A tripulação pirata havia conseguido se prender nos mastros e laterais da embarcação; cordas firmes, em nós improvisados, mas que não seriam desfeitos de forma fácil. Estavam todos ansiosos para poderem ver suas primeiras sereias durante toda a vida no mar. Capitão Salazar era o único que tinha uma expressão séria, e mesmo amarrado ele mantinha sua arma do lado, para disparar quando quisesse.

Cruzando o alto mar”.

A névoa subiu e o ar se tornava mais gelado. Os piratas engoliram em seco, apreensivos. Ninguém emitia um único ruído, deixando o silêncio inquietante.
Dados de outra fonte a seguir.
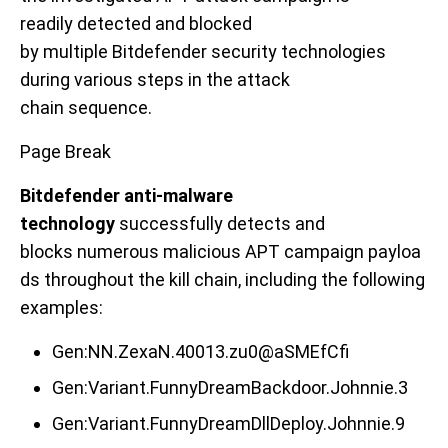
readily
detected and
blocked
by
multiple
Bitdefender security technologies
during
various
steps in the attack
chain
sequence
.
Page Break
Bitdefender anti-malware
technology
successfully detects
and
blocks
numerous
malicious
APT
campaign
payloa
ds
throughout the kill chain
,
in
cluding the following
examples
:
Gen:NN.ZexaN.40013.zu0@aSMEfCfi
Gen:Variant.FunnyDreamBackdoor.Johnnie.3
Gen:Variant.FunnyDreamDllDeploy.Johnnie.9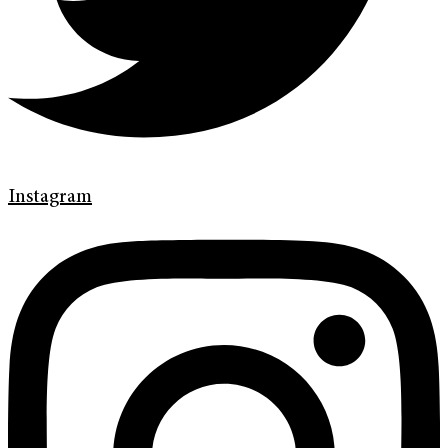
Instagram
A maré trazia pequenas ondas e o vento fraco mal movia o navio pirata, lhes deixando presos ao léu. Eles já haviam ouvido lendas sobre as criaturas do mar, mas nunca imaginaram ser reais. Agora, que vivenciavam o momento, tinham medo do resultado final da história. “(...) ninguém sobrevivia. Tudo o que sabemos, são contos dos mortos”, assim terminavam as histórias dos marinheiros.

 

Tenho a flecha do cupido, a riqueza é ilusão.

E só pode consolar-me, meu marujo alegre e bom.

Venham todas, as belas damas, aqui deste lugar.     

Que amam um bravo marujo, cruzando o alto mar”.

 

Repentinamente, da névoa cinzenta, brilho dourado surgiu. Era um vulto misterioso, a imagem de uma mulher de pele clara e cabelos castanhos longos. Os belos seios, visíveis, tinham o tamanho palpável das mãos dos marujos, que imediatamente ficaram excitados. A névoa diminuía, permitindo uma melhor visualização da mulher. Ela se apoiava na margem da embarcação, e mesmo com sua cauda fora da água, bastava que uma onda lhe alcance para reidratar o membro do corpo. Sua beleza atraia os instintos mais selvagem dos homens, que cediam para sua presença. Alguns tentaram se levantar para ir ao seu encontro, mas graças as cordas, não se aproximavam.

A porta abriu, e um dos marujos, que havia bebido rum demais e tinha desmaiado no andar inferior, surgia no convés, ainda sob efeitos da bebida. Ao avistar seus companheiros amarrados e em gritos, pois tentavam impedir que fossem de encontro com a sereia, o marujo se desesperou com a cena; especialmente ao ver seu capitão preso. Ele tentou sacar sua espada, mas havia deixado no andar inferior. Independente disso, ele pegou uma das lâminas no chão, para tentar soltar seus amigos, porém, o som suave começou a adentrar em seu ouvido. O marujo olhava para o lado, onde pôde avistar a beldade de olhos brilhantes lhe encarando fixamente.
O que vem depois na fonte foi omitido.